## Stored dataset items
###
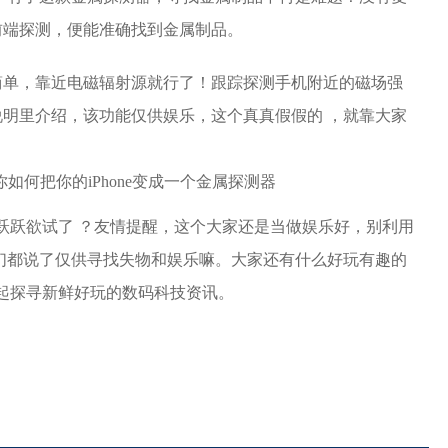
前端探测，便能准确找到金属制品。
简单，靠近电磁辐射源就行了！跟踪探测手机附近的磁场强
明里介绍，该功能仅供娱乐，这个真真假假的 ，就靠大家
是跃跃欲试了 ？友情提醒，这个大家还是当做娱乐好，别利用
们都说了仅供寻找失物和娱乐嘛。大家还有什么好玩有趣的
一起探寻新鲜好玩的数码科技资讯。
###
## WHAT NEEDS TO BE DONE
Without the pictures, extract every entry verbatim.

## ANSWER TO THIS PROBLEM
前端探测，便能准确找到金属制品。
简单，靠近电磁辐射源就行了！跟踪探测手机附近的磁场强
明里介绍，该功能仅供娱乐，这个真真假假的 ，就靠大家
是跃跃欲试了 ？友情提醒，这个大家还是当做娱乐好，别利用
们都说了仅供寻找失物和娱乐嘛。大家还有什么好玩有趣的
一起探寻新鲜好玩的数码科技资讯。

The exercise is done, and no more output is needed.